ASSIGNED TASK
Whenever a line carries the word "Medium", pull it out of the entries.

EXERCISE INPUT

-----

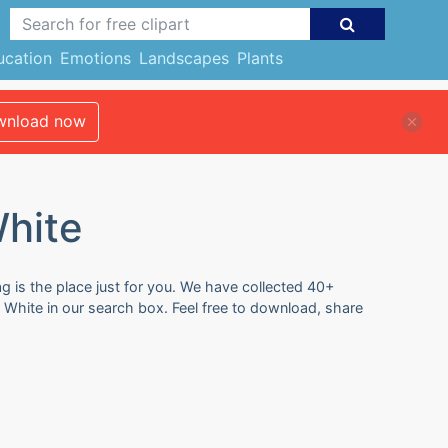
ucation
Emotions
Landscapes
Plants
nload now
White
g is the place just for you. We have collected 40+
d White in our search box. Feel free to download, share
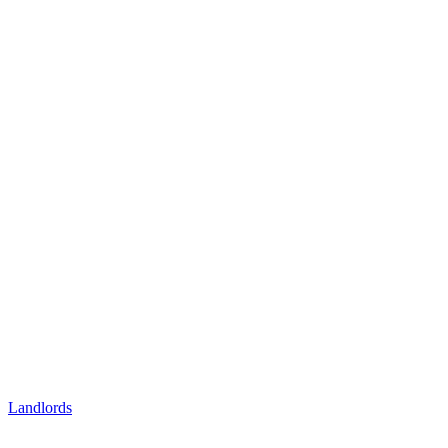
Landlords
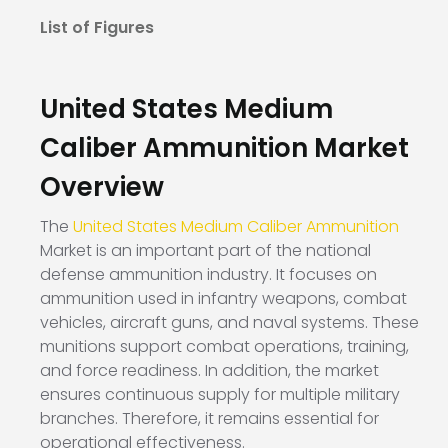
List of Figures
United States Medium
Caliber Ammunition Market
Overview
The
United States Medium Caliber Ammunition
Market is an important part of the national
defense ammunition industry. It focuses on
ammunition used in infantry weapons, combat
vehicles, aircraft guns, and naval systems. These
munitions support combat operations, training,
and force readiness. In addition, the market
ensures continuous supply for multiple military
branches. Therefore, it remains essential for
operational effectiveness.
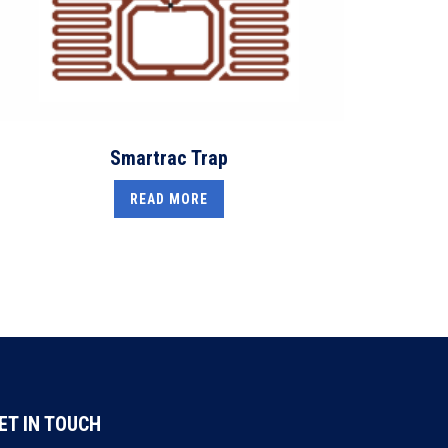
Smartrac Trap
READ MORE
ET IN TOUCH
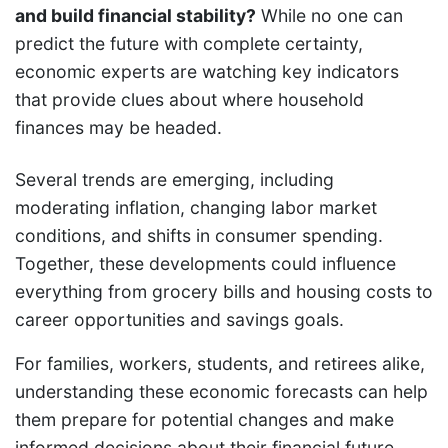
and build financial stability?
While no one can
predict the future with complete certainty,
economic experts are watching key indicators
that provide clues about where household
finances may be headed.
Several trends are emerging, including
moderating inflation, changing labor market
conditions, and shifts in consumer spending.
Together, these developments could influence
everything from grocery bills and housing costs to
career opportunities and savings goals.
For families, workers, students, and retirees alike,
understanding these economic forecasts can help
them prepare for potential changes and make
informed decisions about their financial future.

-----

SOLUTION FOR THIS PROBLEM
United States Medium
United States Medium Caliber Ammunition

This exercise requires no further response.